I often run into this situation while coding in Python, and am not sure which is more performant. Suppose I have a list l = [3, 13, 6, 8, 9, 53], and I want to use a list comprehension to create a new list that subtracts off the minimum value so that the lowest number is zero. I could do:

[x - min(l) for x in l]

On the other hand, I could do:

min_val = min(l)
[x - min_val for x in l]

Is it true that the first option causes min(l) to run for new item in the list, while the second option only calculates the minimum value once? Potentially, if l is a very long list, this could be a significant performance difference? On the other hand, perhaps with a shorter list, the creation of a variable in option 2 results in some overhead?

I guess my question is: how much of a difference does this make?

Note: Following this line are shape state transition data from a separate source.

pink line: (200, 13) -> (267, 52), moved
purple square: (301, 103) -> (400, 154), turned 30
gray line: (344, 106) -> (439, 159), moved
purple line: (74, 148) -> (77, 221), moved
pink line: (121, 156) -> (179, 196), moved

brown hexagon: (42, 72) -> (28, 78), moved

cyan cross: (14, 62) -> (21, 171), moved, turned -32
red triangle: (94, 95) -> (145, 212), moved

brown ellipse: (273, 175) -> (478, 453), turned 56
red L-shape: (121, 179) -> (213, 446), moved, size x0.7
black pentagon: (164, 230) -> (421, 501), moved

I find the first option cleaner and more compact, but don't know if that comes at a performance cost.

Relatedly, is there any performance difference between:

new_list = []
for x in l:
    new_list.append(x ** 2)

and:

new_list = [x ** 2 for x in l]

Does the latter directly translate into the former, or is there a difference in what goes on under the hood?

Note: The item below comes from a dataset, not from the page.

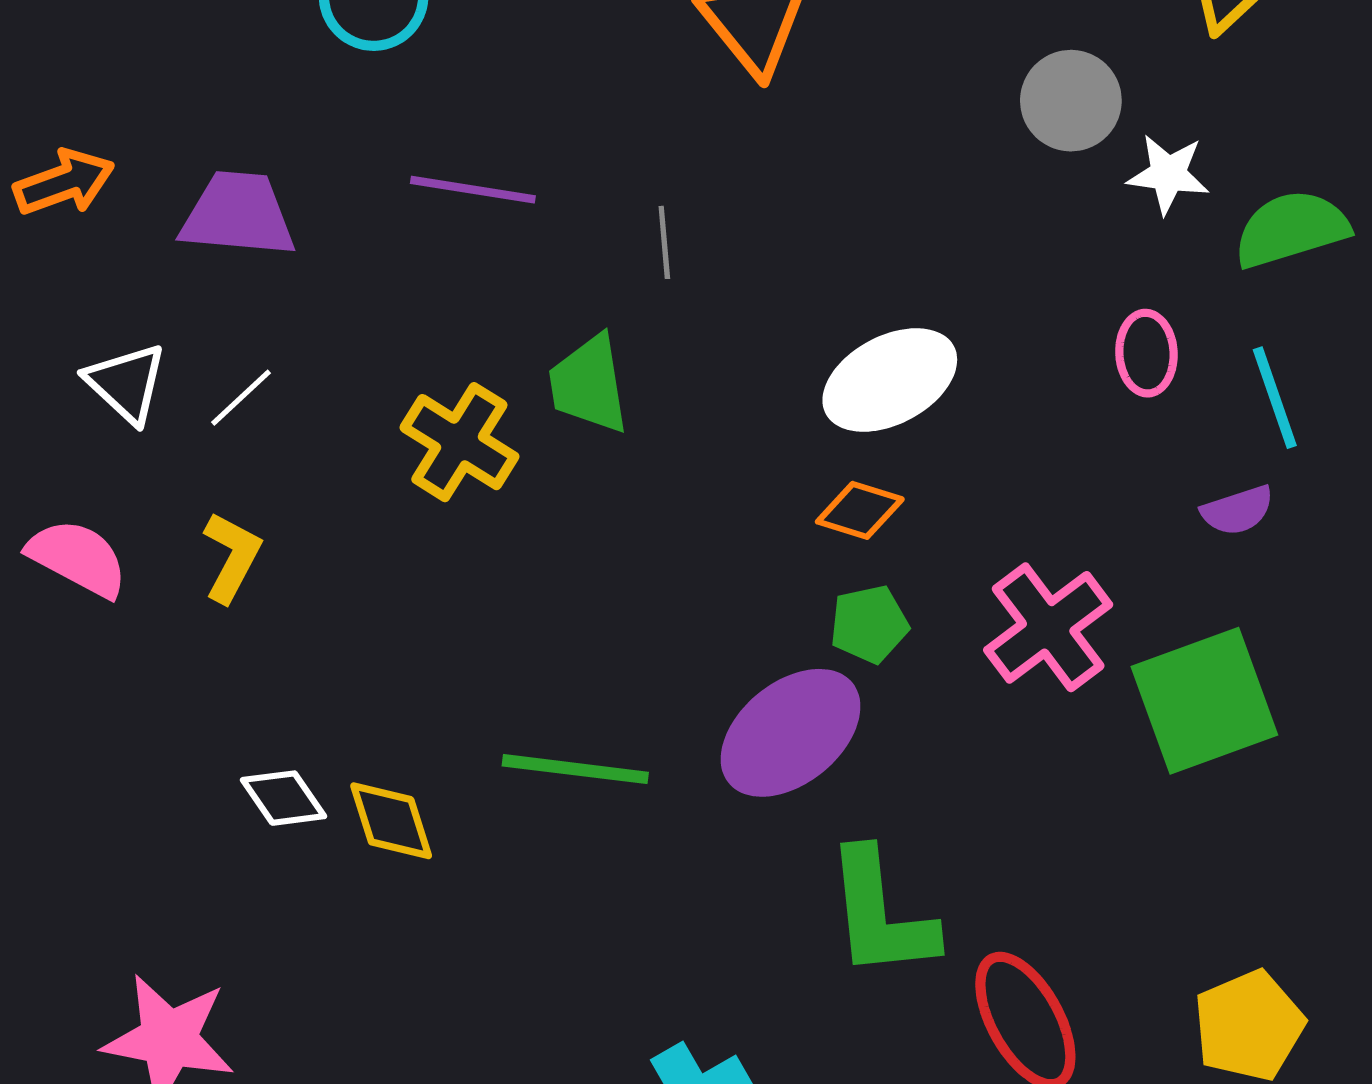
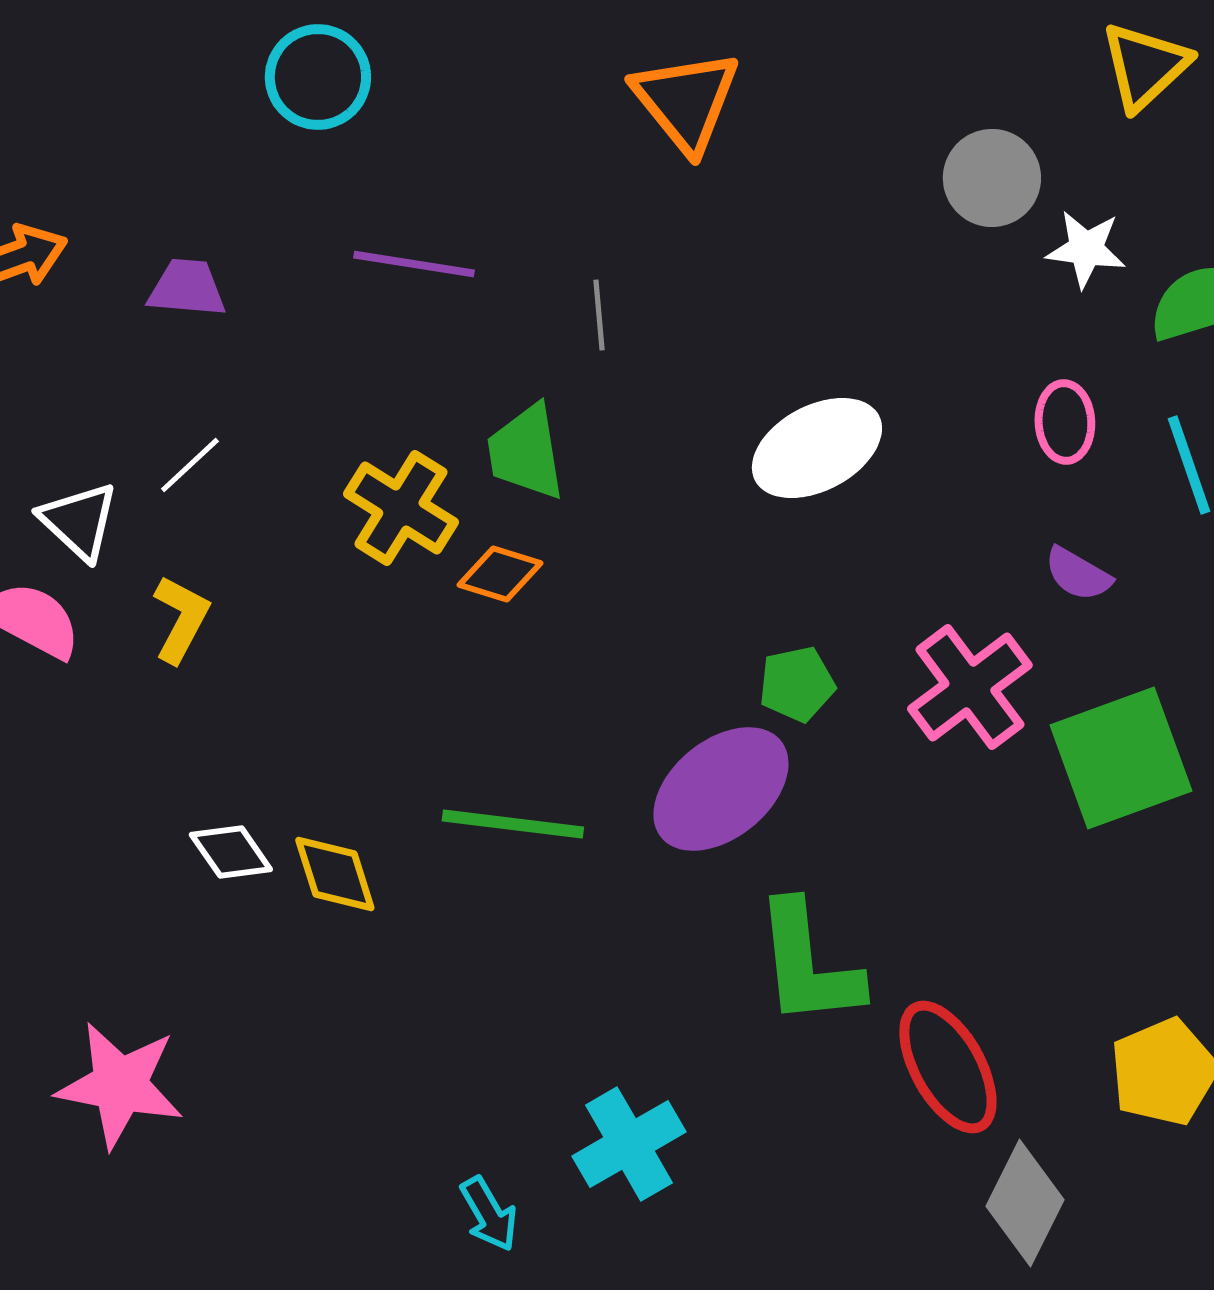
purple trapezoid: (238, 214) -> (187, 288), size x0.7
white triangle: (126, 383) -> (79, 521), moved
orange diamond: (860, 510) -> (500, 574), moved
purple semicircle: (1238, 510) -> (1078, 574), moved, turned 48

CodePudding user response：

There is this really cool module called timeit ... with wich you can ... timeit. Don't ask, measure:

import timeit


def a():
    l = list(range(100))[::-1]
    return [x - min(l) for x in l]

def b():
    l = list(range(100))[::-1]
    min_val = min(l)
    return [x - min_val for x in l]



# do 100 calls to the given function, average results to avoid
# caching mishaps
print("min inside list comp: ", timeit.timeit(a, number=100))
print("min outside list comp:", timeit.timeit(b, number=100))

Output:

min inside list comp:  0.008259299998826464
min outside list comp: 0.0010576999993645586

See How to use timeit module

CodePudding user response：

I prefer the timeit calls from the commandline in this case as this problem isn't too complicated:

$ python -m timeit --setup "x = [i for i in range(1000)]" "[i - min(x) for i in x]"
50 loops, best of 5: 8.07 msec per loop
$ python -m timeit --setup "x = [i for i in range(1000)]" "y = min(x);[i - y for i in x]"
10000 loops, best of 5: 36.8 usec per loop

Where you can see very clearly that there is a tremendous benefit to storing the minimum value before the list comprehension.

CodePudding user response：

Yes, min(l) will be called for every iteration in the list comprehension. You can test this using your own function, as @jarmod has mentioned.

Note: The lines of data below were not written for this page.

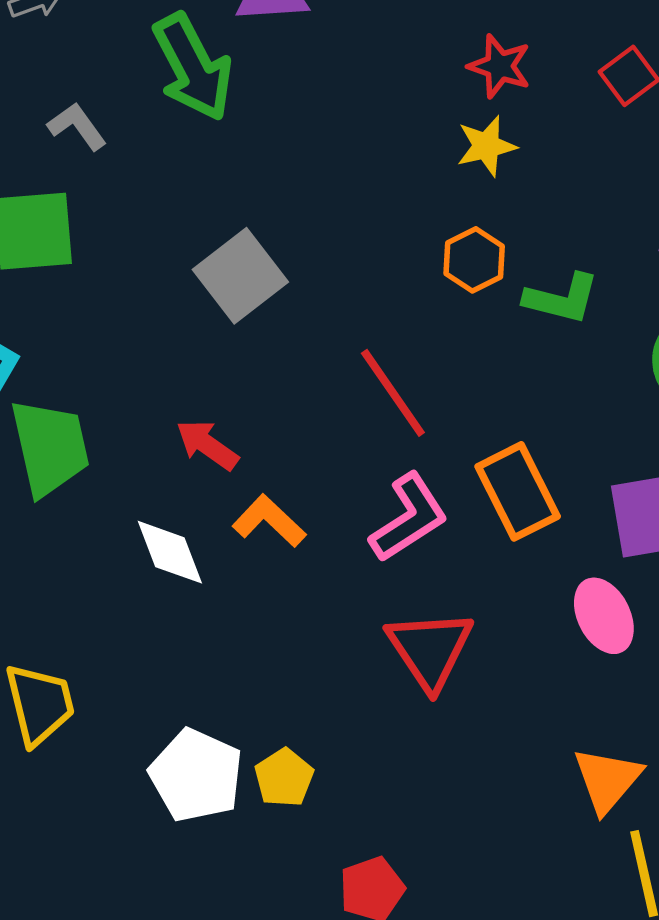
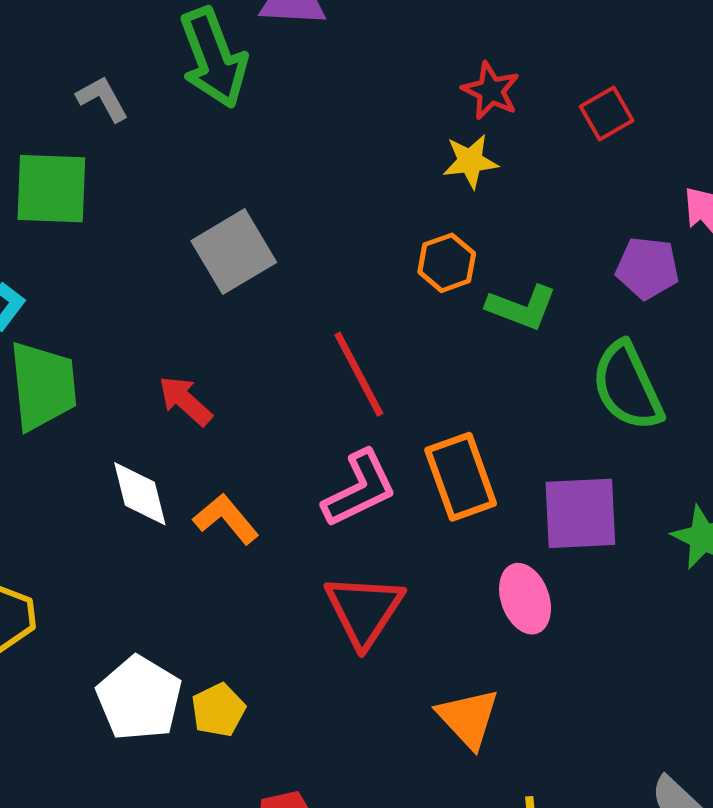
orange L-shape: (269, 521) -> (226, 519), moved
orange triangle: (607, 780) -> (468, 718), moved, turned -30

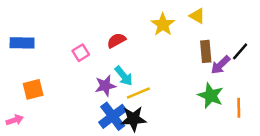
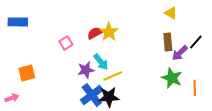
yellow triangle: (197, 16) -> (171, 13), moved
yellow star: (163, 24) -> (109, 32), moved
blue rectangle: (22, 43) -> (18, 22), moved

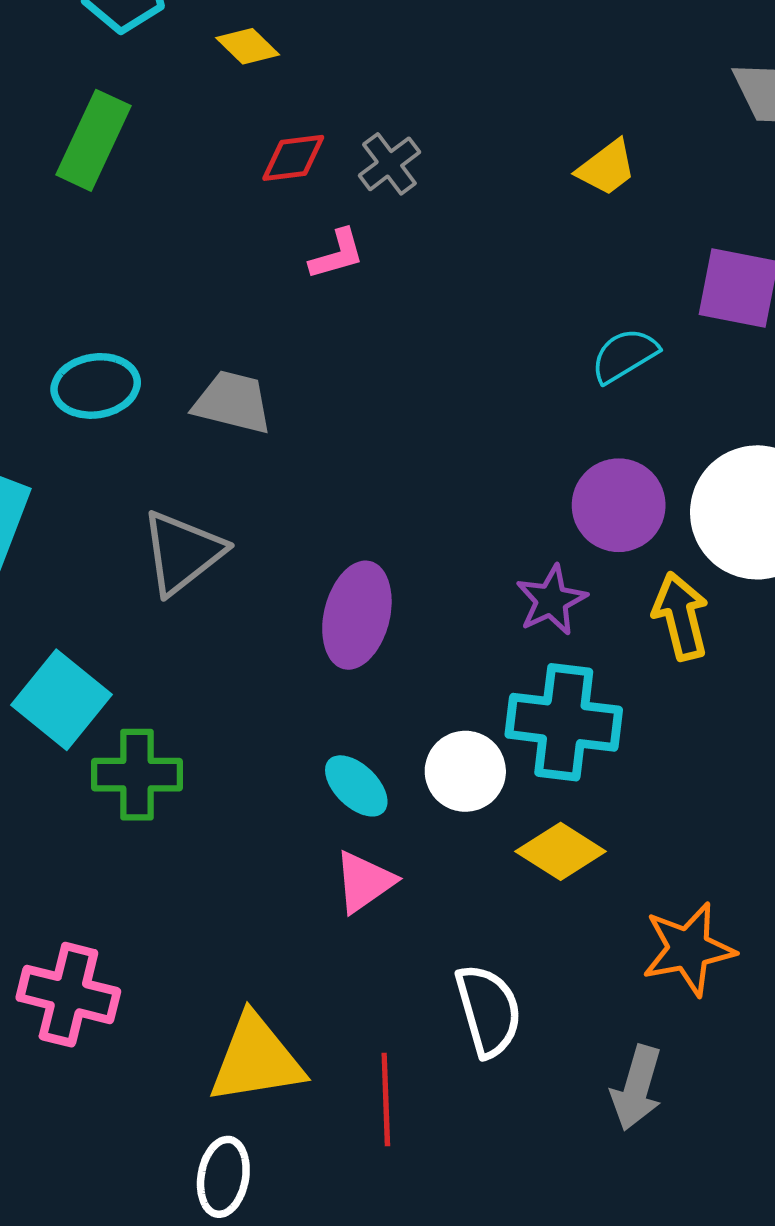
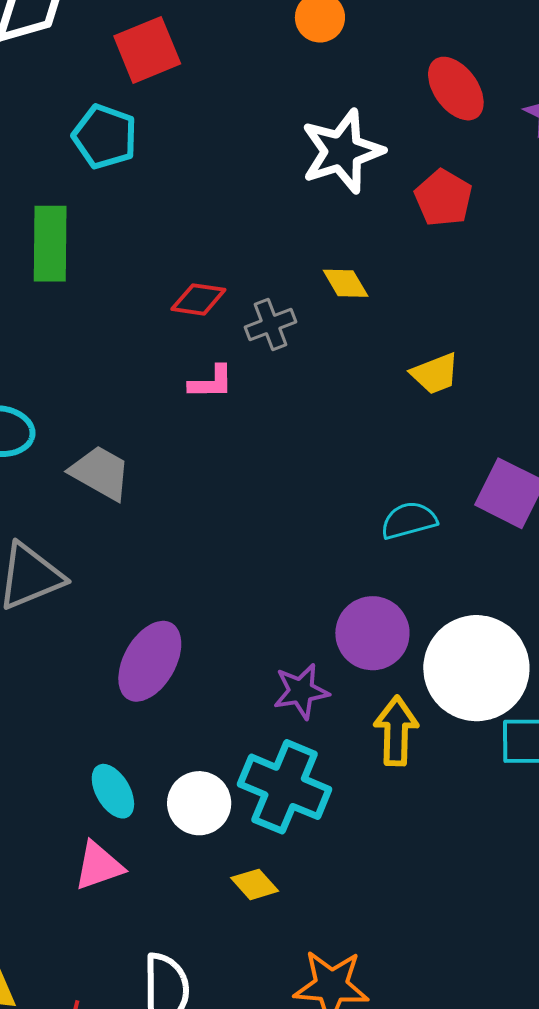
yellow diamond: (248, 46) -> (346, 283), moved
green rectangle: (94, 140) -> (50, 244), turned -40
yellow diamond: (561, 851) -> (255, 884), size x0.7

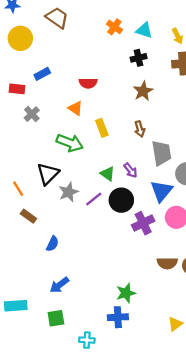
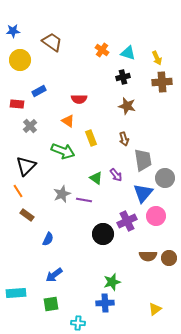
brown star: (143, 91) -> (127, 106), turned -30
black triangle: (48, 174) -> (26, 166), moved
purple line: (94, 199) -> (84, 200), turned 49
black circle: (121, 200) -> (103, 234), moved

Yes, this will add complexity compared to storing it in a variable, because min(l) is O(n). That makes your code with the method call inside comprehension O(n^2) vs just O(n) if you store it in a variable beforehand.

And yes, the other example (list comprehension vs append) is equivalent, as shown in the docs.

CodePudding user response：

It has a very large impact, you can run this quick test to see for yourself:

from datetime import datetime as dt
now = dt.now
l = []

#create list
for i in range(20000):
    l.append(i)

#mark time
print(str(now().time()))

#save min first
min_val = min(l)
new = [x - min_val for x in l]

#mark time
print(str(now().time()))

#do min() each time
[x - min(l) for x in l]

#mark time
print(str(now().time()))

Output:

15:17:38.392065
15:17:38.393058
15:17:40.592543

The first ran instantly and the second took over two seconds and that is only for 20,000 items.

So practically a large difference even though it would be expected due to the change in time complexity. (O(n) to O(n^2))

CodePudding user response：

import time
from functools import lru_cache

l = [i for i in range(10000)]
min_val = min(l)

def f1():
    min_l = [x - min(l) for x in l]


def f2():
    min_l = [x - min_val for x in l]


@lru_cache
def lru_min(x):
    return min(x)

if __name__ == '__main__':
    start_time = time.time()
    f1()
    print("--- f1 runs in %s seconds ---" % (time.time() - start_time))
    start_time = time.time()
    f2()
    print("--- f2 runs in %s seconds ---" % (time.time() - start_time))

This code results in

--- f1 runs in 0.7290558815002441 seconds ---
--- f2 runs in 0.0003840923309326172 seconds ---